Chiron prend donc la décision de se cacher et de se construire une carapace. Cette carapace prenant la forme de la masculinité virile, la violence et un développement physique extrême. Une carapace qu’il a construit avec le peu d’exemple qu’il a autour de lui, à savoir Juan, en devenant lui-même dealer. Sauf que, en s’enfonçant aussi loin derrière cette carapace, il s’oublie et se ment à lui-même. Un sentiment que chaque humain peut ressentir. Que j’ai ressentis. Comment présenter à la face du monde nos failles et nos différences, sans être blessé en retour ? Comment évoluer dans un environnement qui vous est hostile ? Comment se forger sa propre identité lorsque tout autour de vous, on vous tend ce miroir qui fait mal ?
Moonlight se focalise à proposer une tranche de vie sur une sujet sensible, sans à priori et jugement, et sans moralisation. Chiron est. Chiron n’a pas à justifier qui il est et ce qu’il est devenu. Moonlight ne justifie pas pourquoi il montre Chiron être celui qu’il est. C’est beau et touchant.
Barry Jenkins réussit un tour de force de cinéma car il propose un film sensible, dénué de cliché, déroutant et risqué, dans une industrie qui n’en prend que très peu.
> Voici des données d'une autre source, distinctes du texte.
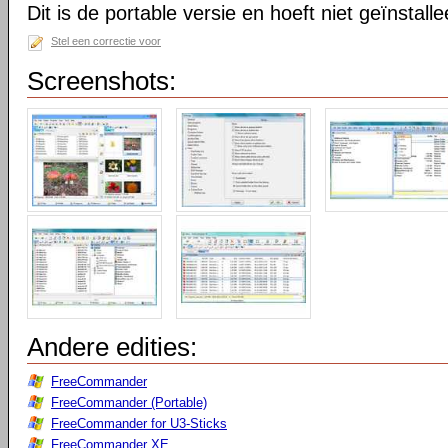
Dit is de portable versie en hoeft niet geïnstall
Stel een correctie voor
Screenshots:
Andere edities:
FreeCommander
FreeCommander (Portable)
FreeCommander for U3-Sticks
FreeCommander XE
Il arrive à diriger magistralement ses acteurs, prenant trois acteurs différents pour incarner Chiron (Alex Hibbert en enfant, Ashton Sanders à l’adolescence et Trevante Rhodes en adulte). Remarquablement, le regard de Hibbert fait écho sur les deux autres, sans que cela paraisse faux. Rhodes est bouleversant, en reprenant la gestuelle des deux autres acteurs, en y ajoutant sa part de complexité, puisqu’il est l’incarnation de Chiron qui a grandis.
A souligner aussi l’importance du personnage de Kevin, protagoniste qui révèle Chiron, joué magnifiquement par Jharrel Jerome et Andre Holland (The Knick). Bref, Barry Jenkins propose vraiment un film rare, déjà par le propos, mais aussi dans sa localisation, dans ses acteurs, et dans sa structure.
A24 remporte encore une fois son pari, avec l’apport de Brad Pitt et Dede Gardner et de son Plan B. C’est à dire de proposer un film audacieux, courageux et surtout qui nous font vivre l’expérience humaine.
Moonlight reste encore des heures et jours après dans ma pensée, et je suis persuadé qu’il a une chance de remporter un Oscar.
9/10
Article rédigé par S.B.
bon article mais beaucoup de fautes d’ orthographe (grammaire), n’y a t »il personne pour relire?